METHODS: We hypothesized that physician order compliance and documentation could be improved using our ICU telemedicine center to implement three components of the ventilator bundle- head of bed (HOB) elevation, deep vein thrombosis (DVT) prophylaxis, and peptic ulcer disease (PUD) prophylaxis. We performed this intervention in three phases. Phase I introduced remote intensivist led, daily multidisciplinary rounds (MDR’s) on all patients. Phase II empowered the MDR remote intensivist to prescribe vent bundle orders on all patients. Phase III added twice daily RN remote bedside rounds to assist with documentation. The virtual RN rounds functioned as a reminder for vent bundle compliance, to confirm medication administration, and to document HOB elevation and DVT device application when ordered. A daily vent bundle progress note was placed in the patient chart. Monthly chart reviews were performed on all ICU mechanically ventilated patients.
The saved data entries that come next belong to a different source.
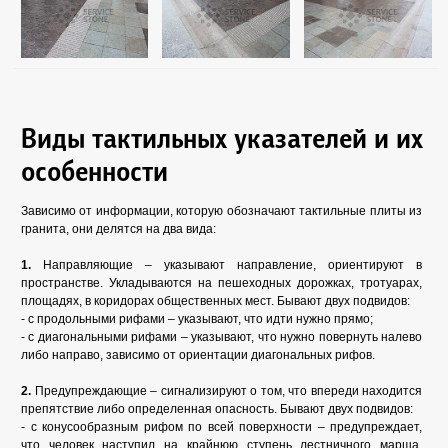
Виды тактильных указателей и их
особенности
Зависимо от информации, которую обозначают тактильные плиты из
гранита, они делятся на два вида:
1.
Направляющие – указывают направление, ориентируют в
пространстве. Укладываются на пешеходных дорожках, тротуарах,
площадях, в коридорах общественных мест. Бывают двух подвидов:
- с продольными рифами – указывают, что идти нужно прямо;
- с диагональными рифами – указывают, что нужно повернуть налево
либо направо, зависимо от ориентации диагональных рифов.
2.
Предупреждающие – сигнализируют о том, что впереди находится
препятствие либо определенная опасность. Бывают двух подвидов:
- с конусообразным рифом по всей поверхности – предупреждает,
что человек наступил на крайнюю ступень лестничного марша,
RESULTS: Results were compared monthly as percentage compliance per ventilator day. Percentage compliance improved from baseline to phase III for HOB, DVT, and PUD from 59%, 76%, and 84% to 100%, 100% and 99% respectively. P < .001 for Chi-square and nptrend analysis.
CONCLUSION: This telemedicine-based performance improvement program enhanced compliance and documentation with three vent bundle components. Raising awareness (MDRs) had the least effect on compliance, while writing orders and then documenting that these orders were carried out showed the greatest effect.
CLINICAL IMPLICATIONS: A centralized tele-ICU program can be instrumental in achieving greater compliance with quality indicators in the ICU and should be evaluated for its effect on other ICU best practices.
DISCLOSURE: Brian Youn, None.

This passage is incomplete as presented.